• _What to produce_: Of the records that follow, copy only the lines from the line containing "musique classique, les" to the line containing "batterie, accordéon et", both included, exactly as written.

[Collected data]
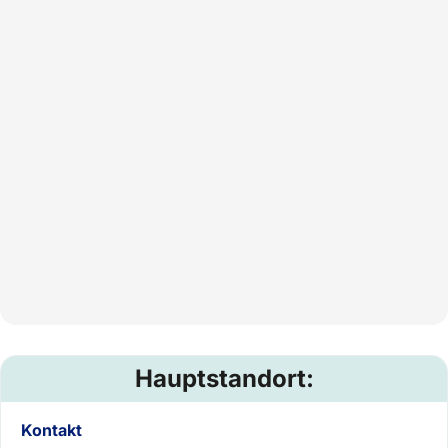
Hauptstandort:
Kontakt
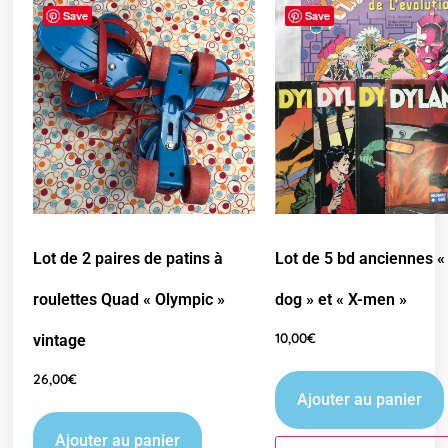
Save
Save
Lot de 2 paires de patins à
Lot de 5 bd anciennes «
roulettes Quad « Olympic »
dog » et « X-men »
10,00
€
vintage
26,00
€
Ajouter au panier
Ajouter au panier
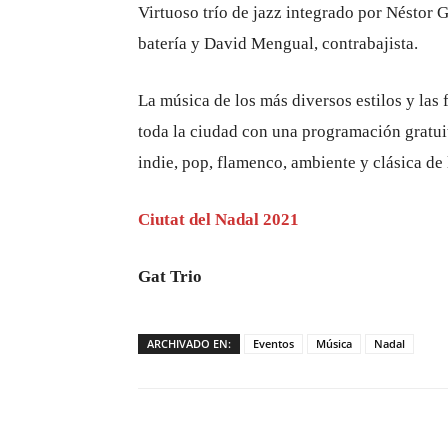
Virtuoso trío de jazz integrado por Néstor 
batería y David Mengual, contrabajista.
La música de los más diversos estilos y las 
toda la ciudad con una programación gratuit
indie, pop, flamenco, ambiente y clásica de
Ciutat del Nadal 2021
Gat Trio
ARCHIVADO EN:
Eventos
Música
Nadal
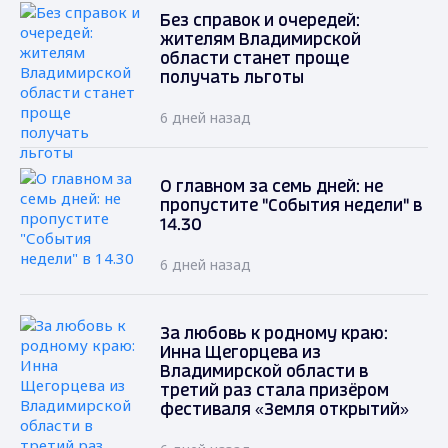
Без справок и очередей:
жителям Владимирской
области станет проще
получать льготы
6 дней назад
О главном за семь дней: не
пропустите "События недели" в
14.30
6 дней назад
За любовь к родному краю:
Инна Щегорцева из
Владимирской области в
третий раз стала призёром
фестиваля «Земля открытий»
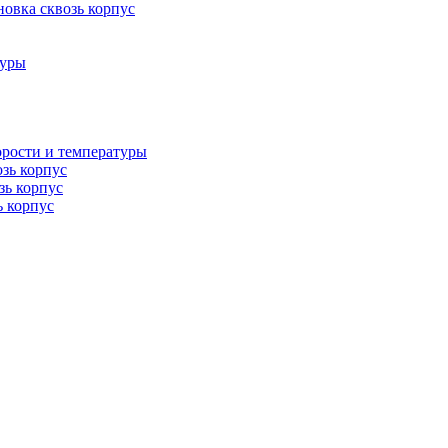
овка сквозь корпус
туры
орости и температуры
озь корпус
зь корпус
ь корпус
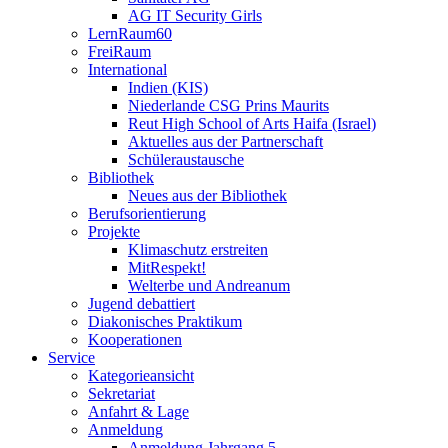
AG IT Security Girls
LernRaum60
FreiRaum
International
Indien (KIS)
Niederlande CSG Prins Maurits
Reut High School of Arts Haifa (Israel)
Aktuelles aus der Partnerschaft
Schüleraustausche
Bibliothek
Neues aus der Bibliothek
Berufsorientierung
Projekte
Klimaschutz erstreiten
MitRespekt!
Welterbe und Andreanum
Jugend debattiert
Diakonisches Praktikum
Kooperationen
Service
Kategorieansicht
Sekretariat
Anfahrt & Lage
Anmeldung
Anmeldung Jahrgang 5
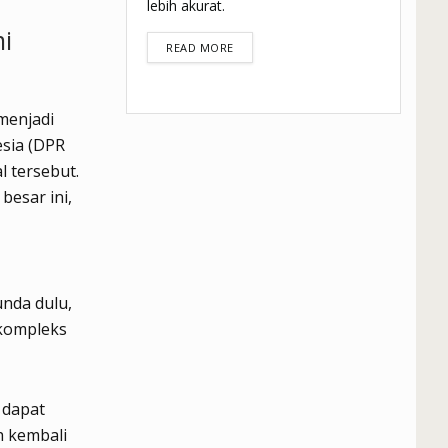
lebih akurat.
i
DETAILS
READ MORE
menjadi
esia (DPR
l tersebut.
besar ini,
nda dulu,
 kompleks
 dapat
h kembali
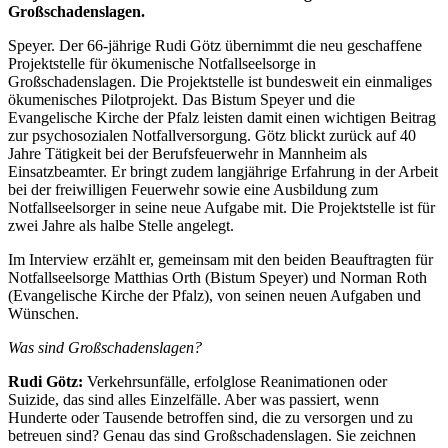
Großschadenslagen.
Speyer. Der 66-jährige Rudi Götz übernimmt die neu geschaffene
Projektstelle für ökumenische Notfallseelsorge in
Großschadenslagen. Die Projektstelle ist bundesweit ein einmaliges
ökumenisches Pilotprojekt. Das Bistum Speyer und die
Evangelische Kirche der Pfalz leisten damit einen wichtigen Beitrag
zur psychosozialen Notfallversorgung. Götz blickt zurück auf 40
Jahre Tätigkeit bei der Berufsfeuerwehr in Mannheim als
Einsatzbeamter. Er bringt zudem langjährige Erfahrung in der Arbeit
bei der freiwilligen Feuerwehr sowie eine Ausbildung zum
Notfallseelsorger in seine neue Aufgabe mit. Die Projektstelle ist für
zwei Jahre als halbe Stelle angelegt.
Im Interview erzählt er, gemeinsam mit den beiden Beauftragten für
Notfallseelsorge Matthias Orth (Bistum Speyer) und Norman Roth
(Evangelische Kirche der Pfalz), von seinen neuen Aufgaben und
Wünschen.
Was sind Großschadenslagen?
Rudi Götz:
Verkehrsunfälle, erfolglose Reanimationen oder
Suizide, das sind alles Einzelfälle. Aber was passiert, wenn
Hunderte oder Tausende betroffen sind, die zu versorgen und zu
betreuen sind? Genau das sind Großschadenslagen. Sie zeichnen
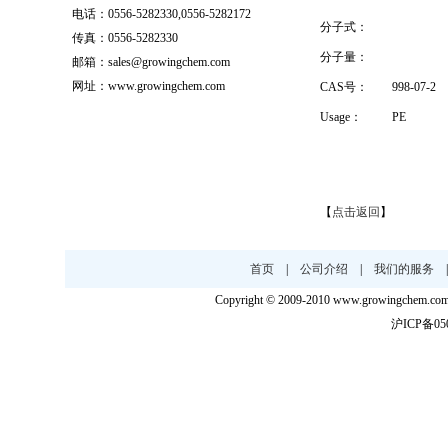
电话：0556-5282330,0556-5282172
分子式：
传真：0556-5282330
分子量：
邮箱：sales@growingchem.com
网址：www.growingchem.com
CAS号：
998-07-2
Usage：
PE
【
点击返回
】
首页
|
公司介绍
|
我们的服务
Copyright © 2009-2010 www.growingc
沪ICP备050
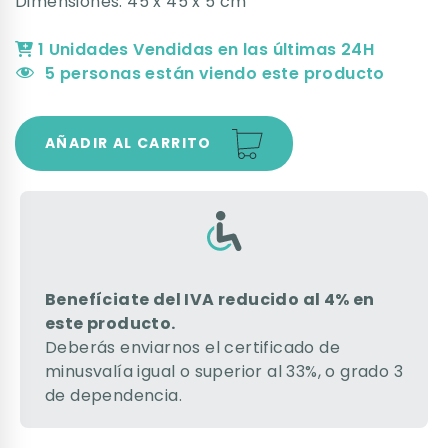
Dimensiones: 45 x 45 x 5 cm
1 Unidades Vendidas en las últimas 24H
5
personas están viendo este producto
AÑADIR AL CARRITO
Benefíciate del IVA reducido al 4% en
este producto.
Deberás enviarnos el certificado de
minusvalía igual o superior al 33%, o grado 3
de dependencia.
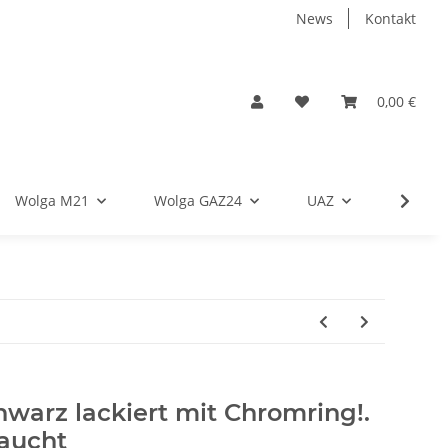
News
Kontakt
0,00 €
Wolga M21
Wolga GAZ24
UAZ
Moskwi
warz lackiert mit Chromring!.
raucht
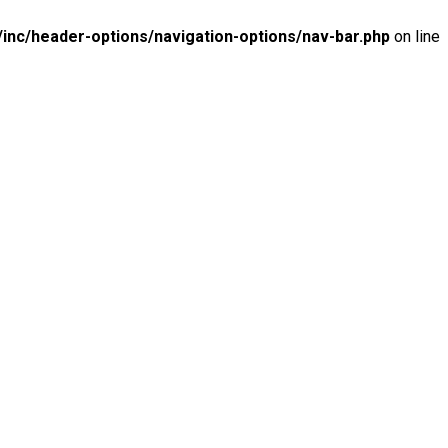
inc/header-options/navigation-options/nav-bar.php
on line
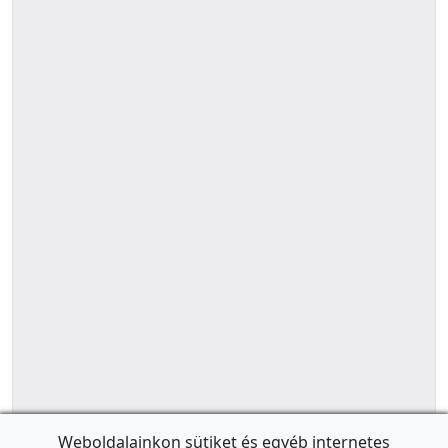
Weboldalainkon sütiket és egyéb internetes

---

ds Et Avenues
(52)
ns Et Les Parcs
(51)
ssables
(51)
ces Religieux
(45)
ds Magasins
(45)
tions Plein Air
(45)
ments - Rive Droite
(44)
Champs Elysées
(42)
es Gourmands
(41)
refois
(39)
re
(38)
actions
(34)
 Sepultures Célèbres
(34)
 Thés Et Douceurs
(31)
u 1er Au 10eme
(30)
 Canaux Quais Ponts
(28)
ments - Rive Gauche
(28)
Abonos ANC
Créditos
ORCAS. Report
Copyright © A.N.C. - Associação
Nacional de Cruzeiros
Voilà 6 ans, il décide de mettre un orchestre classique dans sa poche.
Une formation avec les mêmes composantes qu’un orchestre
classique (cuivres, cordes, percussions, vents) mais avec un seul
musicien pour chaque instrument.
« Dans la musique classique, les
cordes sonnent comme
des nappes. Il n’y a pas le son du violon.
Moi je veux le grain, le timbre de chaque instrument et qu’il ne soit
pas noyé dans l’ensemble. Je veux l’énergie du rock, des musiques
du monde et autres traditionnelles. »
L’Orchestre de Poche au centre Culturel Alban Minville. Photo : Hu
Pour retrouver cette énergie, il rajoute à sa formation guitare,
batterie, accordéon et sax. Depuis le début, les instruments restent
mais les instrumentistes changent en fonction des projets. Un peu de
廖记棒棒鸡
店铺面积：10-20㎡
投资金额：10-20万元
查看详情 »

• _Answer space_:
« Dans la musique classique, les
cordes sonnent comme
des nappes. Il n’y a pas le son du violon.
Moi je veux le grain, le timbre de chaque instrument et qu’il ne soit
pas noyé dans l’ensemble. Je veux l’énergie du rock, des musiques
du monde et autres traditionnelles. »
L’Orchestre de Poche au centre Culturel Alban Minville. Photo : Hu
Pour retrouver cette énergie, il rajoute à sa formation guitare,
batterie, accordéon et sax. Depuis le début, les instruments restent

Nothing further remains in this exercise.